Roda de conversa “Vamos falar sobre o medo?”
No dia sete de dezembro o Núcleo de Acolhimento e Diálogo do APUBH UFMG+ (NADi) realizou mais uma roda de conversa com a categoria docente, trazendo como temática o “medo”. O NADi tem se dedicado a dialogar com a categoria sobre diversos assuntos que explicitam de alguma maneira o sofrimento e as vivências de docentes no seu cotidiano de trabalho.
Na ocasião várias questões foram colocadas, a primeira dela é que esse tema, tão complexo e amplo, ganhou diferentes e diversos contornos nos últimos anos.

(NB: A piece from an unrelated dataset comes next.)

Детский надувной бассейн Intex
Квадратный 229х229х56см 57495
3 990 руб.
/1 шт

O cenário político, sanitário e as próprias condições de trabalho na Universidade configuram-se como condições de produção e reprodução do medo nas relações cotidianas, sejam elas de trabalho, sejam extra laborais. Não por acaso esse tema esteve intensamente presente nas últimas eleições presidenciais, por exemplo, com o mote “Sem medo de ser feliz”, como destacado por uma docente participante da roda. Ao passo que, por outro lado, no governo Bolsonaro, houve a utilização do medo como ingrediente principal de disseminação e produção de notícias falaciosas.
É preciso lembrar que a Universidade é, por si só, um lugar de reflexões, resistências e, sobretudo criação. Porém, diante de um cenário de propagação do medo, medo de ser exposto no cenário político caótico, medo da retaliação de colegas, medo de um sistema de avaliações, por vezes opressor, entre tantos outros, professores e professoras são inibidos e, por conseguinte, impedidos em suas manifestações.

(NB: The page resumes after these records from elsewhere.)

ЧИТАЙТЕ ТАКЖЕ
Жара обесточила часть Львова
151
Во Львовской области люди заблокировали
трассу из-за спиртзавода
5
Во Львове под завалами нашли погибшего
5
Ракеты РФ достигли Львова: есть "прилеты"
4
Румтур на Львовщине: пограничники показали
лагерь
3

O imperativo da produção e da competitividade estabelece uma “ausência de confiança” e um processo de atomização do ser em todos os seus aspectos, cada um(a) no seu projeto, nas suas disciplinas individualizado(a)s e solitário(a)s. Há uma quebra dos vínculos solidários e de trocas, que poderiam atuar como importantes aliados na resistência, enfrentamento ao medo e busca de alternativas mais saudáveis de trabalho e convivência dentro da Universidade.
A necessidade de adaptação ao cenário por vezes adoecedor, é também uma tentativa de evitar o medo e a exclusão. Isso acaba levando as pessoas a suportarem situações de maior exploração, reduzindo o horizonte do viver ao sobreviver. Aos poucos, há uma naturalização do viver com medo, do adaptar-se constantemente a condições hostis. Há a instalação de uma lógica de “seleção natural dos mais adaptados”, como colocado na discussão.
Na Universidade, esse processo de naturalização e controle do medo, reproduzido pelas ferramentas de avaliação interna nos departamentos, por exemplo, gera uma espécie de “escravização subjetiva” que acaba conduzindo à uma paralisação e a redução do que é mais precioso e necessário à atividade docente: a criatividade em sua essência, carregada de liberdade efetiva. Professores e professoras sentem-se, em algumas ocasiões, constrangidos por ter que submeter projetos a avaliações diversas entre colegas. Destaca-se que as avaliações são essenciais à garantia da qualidade, no entanto, quando atravessadas pelo enrijecimento, provocam a redução da força criativa.
O controle atua como uma ferramenta fundamental do medo e à perpetuação dos valores capitalistas da meritocracia, do individualismo e da competitividade. Quem não se adapta é taxado(a) como fraco(a) e indigno(a) de ocupar esse lugar! Não é por acaso que os ataques à seguridade social, aos serviços e políticas públicas apareceram de forma tão veemente nos últimos anos. Ao capitalismo, é fundamental a precarização das condições de trabalho na Universidade e fora dela, e, portanto, o sucateamento desse serviço, que é voltado, em seu fim, para o bem social. O neoliberalismo vai tornando as condições de vida mais difíceis. Tudo isso funciona como desarticulador da força política dessa categoria e da classe trabalhadora, que luta cotidianamente pela sua própria sobrevivência e dos sentidos do seu trabalho. Cria-se um cenário de competitividade “extrema” de todos contra todos, pela sobrevivência em que, mesmo sem querer, ou de forma não consciente reproduzimos práticas hostis e depreciadoras das condições de trabalho e vida.
Estar em diálogo, debate e reflexão sobre todas essas condições e questões é fundamental para o resgate da coletividade, ao enfrentamento das condições hostis e precárias de vida e trabalho. É preciso desnaturalizar o sofrimento, a competividade exacerbada, as cobranças mútuas e auto cobranças. É preciso repensar práticas e no que se deseja construir como uma Universidade melhor e um país melhor. Leve sua voz e construa coletivamente. Esse é seu lugar!